Copy the records below in full and leave every image out of the copy.

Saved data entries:
******************************

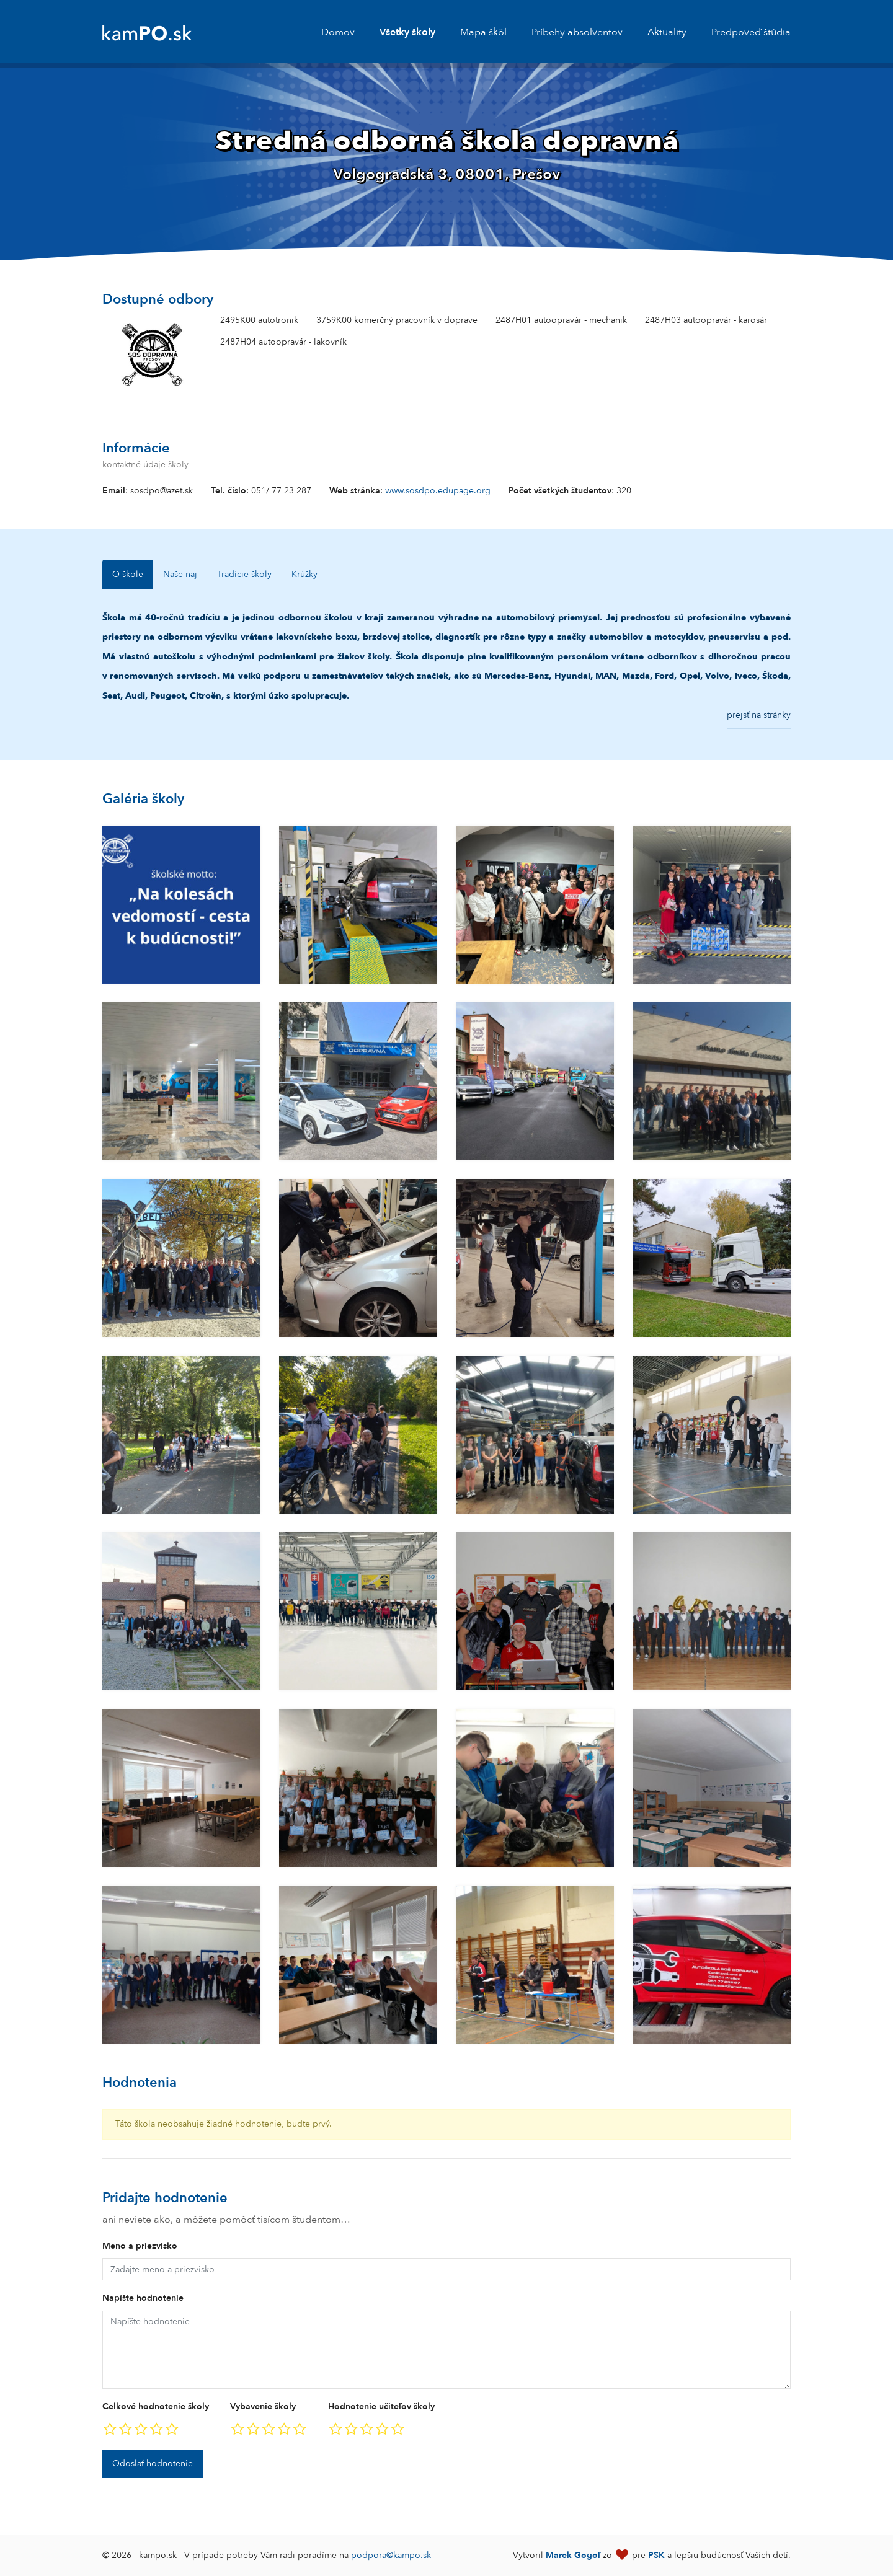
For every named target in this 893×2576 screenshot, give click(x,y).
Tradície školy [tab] (244, 574)
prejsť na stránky (759, 715)
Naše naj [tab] (180, 574)
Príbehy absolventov (577, 32)
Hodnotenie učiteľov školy (381, 2406)
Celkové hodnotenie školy (155, 2406)
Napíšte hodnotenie (143, 2298)
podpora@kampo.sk (391, 2555)
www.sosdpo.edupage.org (438, 490)
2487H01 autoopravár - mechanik (561, 320)
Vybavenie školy (263, 2406)
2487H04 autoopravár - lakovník (283, 342)
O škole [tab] (127, 574)
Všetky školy (407, 32)
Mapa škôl (483, 32)
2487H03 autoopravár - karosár (706, 320)
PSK (656, 2555)
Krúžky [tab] (304, 574)
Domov (338, 32)
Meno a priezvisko (139, 2246)
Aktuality (666, 32)
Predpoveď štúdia (751, 32)
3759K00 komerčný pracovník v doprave (397, 320)
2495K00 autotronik (259, 320)
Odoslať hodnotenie (152, 2463)
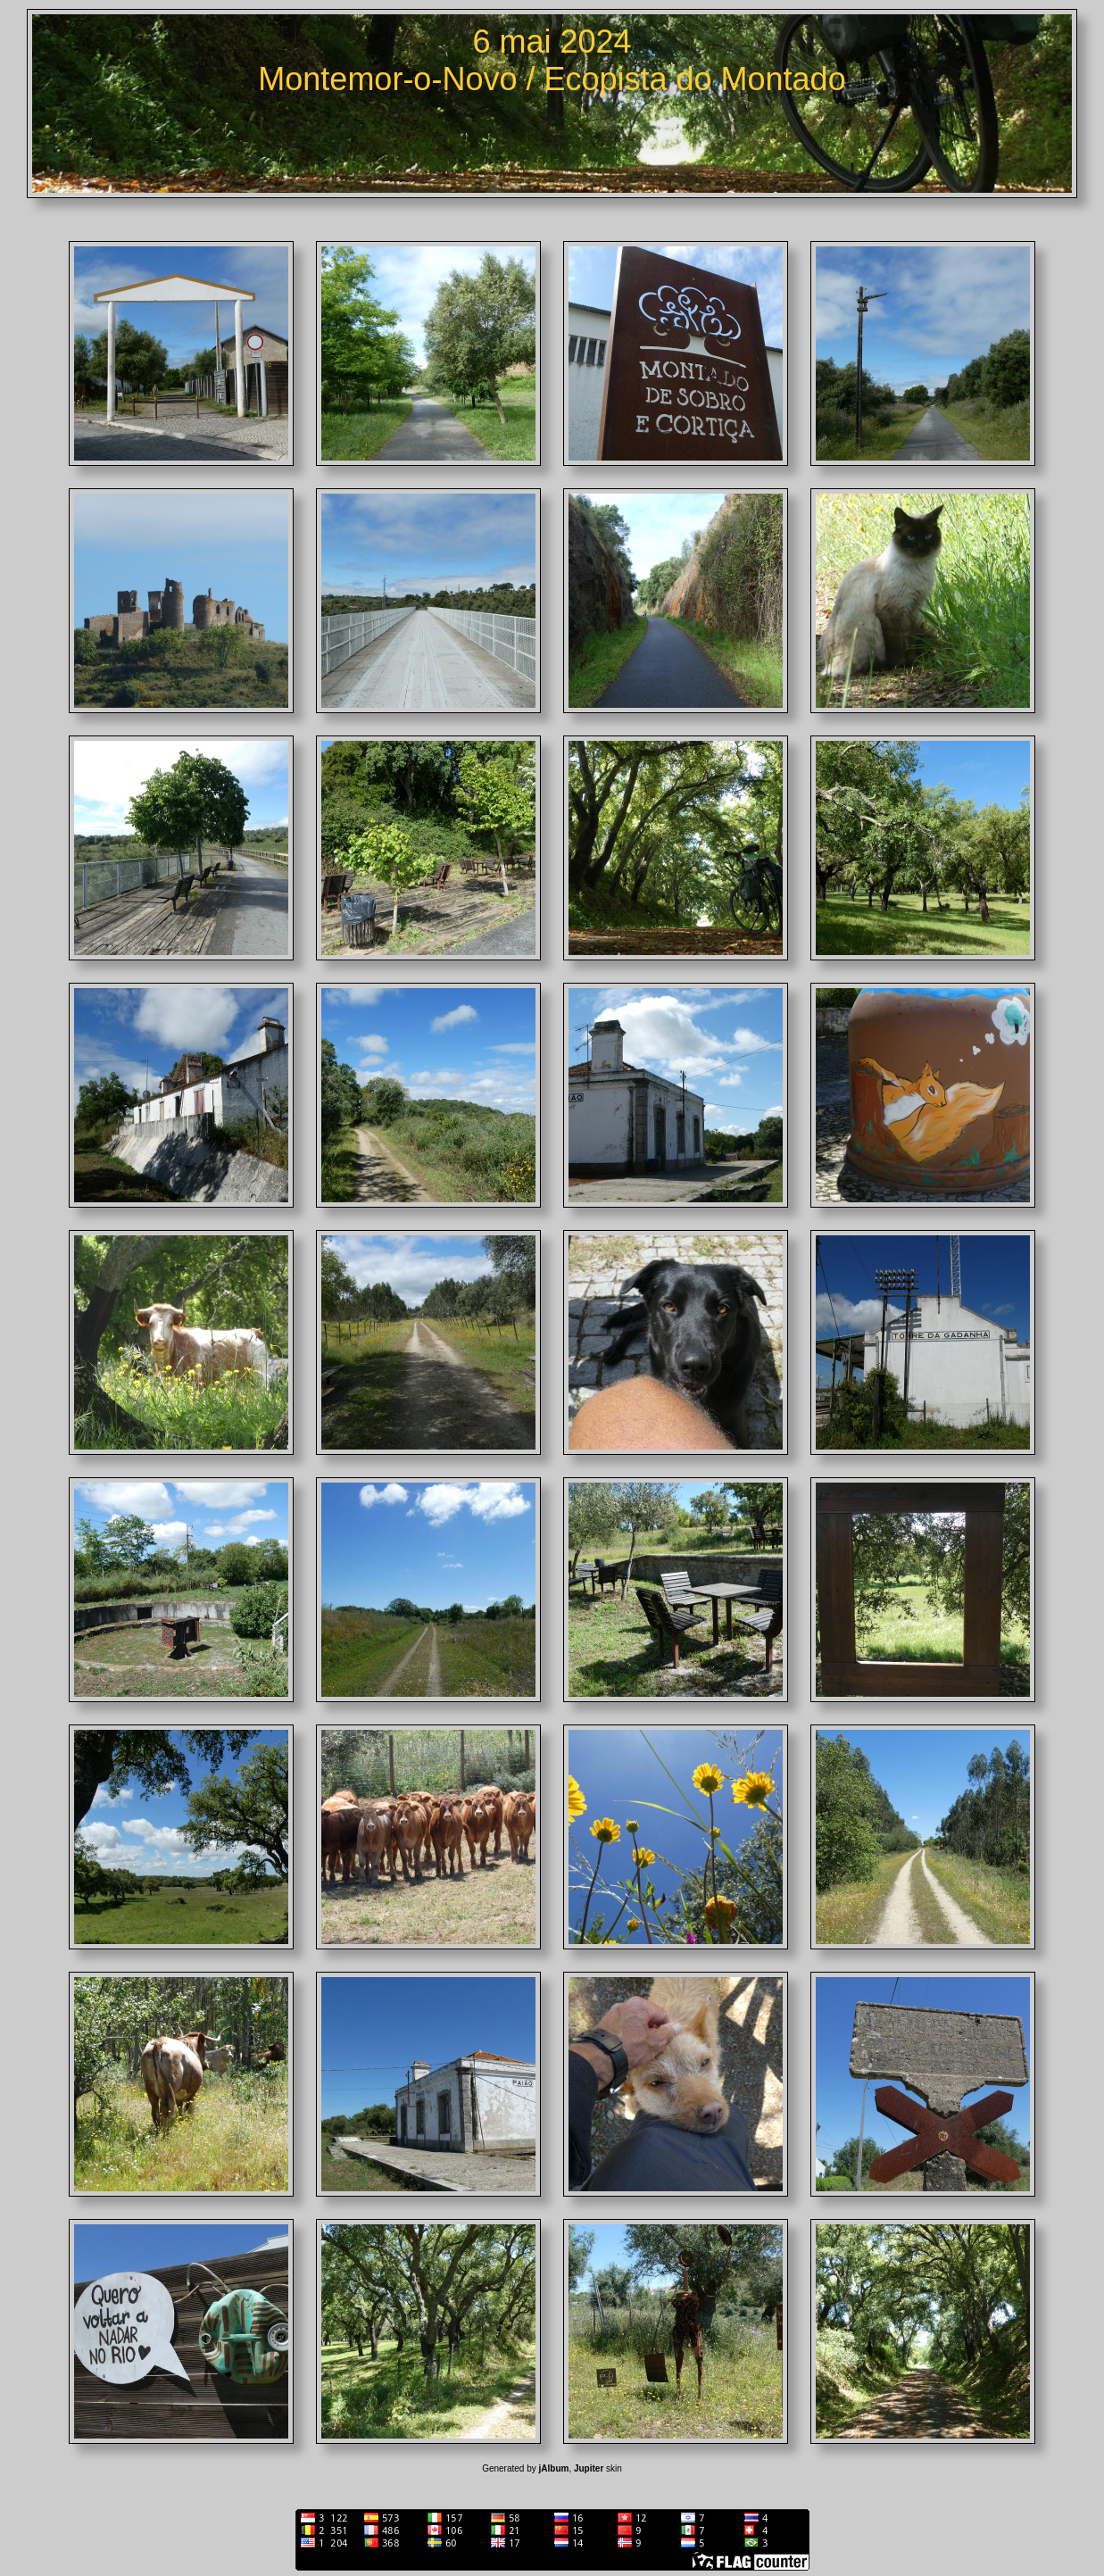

******************************

RESULT OF THIS EXERCISE:
For every named target in this 893×2576 screenshot, give click(x,y).
Tradície školy [tab] (244, 574)
prejsť na stránky (759, 715)
Naše naj [tab] (180, 574)
Príbehy absolventov (577, 32)
Hodnotenie učiteľov školy (381, 2406)
Celkové hodnotenie školy (155, 2406)
Napíšte hodnotenie (143, 2298)
podpora@kampo.sk (391, 2555)
www.sosdpo.edupage.org (438, 490)
2487H01 autoopravár - mechanik (561, 320)
Vybavenie školy (263, 2406)
2487H04 autoopravár - lakovník (283, 342)
O škole [tab] (127, 574)
Všetky školy (407, 32)
Mapa škôl (483, 32)
2487H03 autoopravár - karosár (706, 320)
PSK (656, 2555)
Krúžky [tab] (304, 574)
Domov (338, 32)
Meno a priezvisko (139, 2246)
Aktuality (666, 32)
Predpoveď štúdia (751, 32)
3759K00 komerčný pracovník v doprave (397, 320)
2495K00 autotronik (259, 320)
Odoslať hodnotenie (152, 2463)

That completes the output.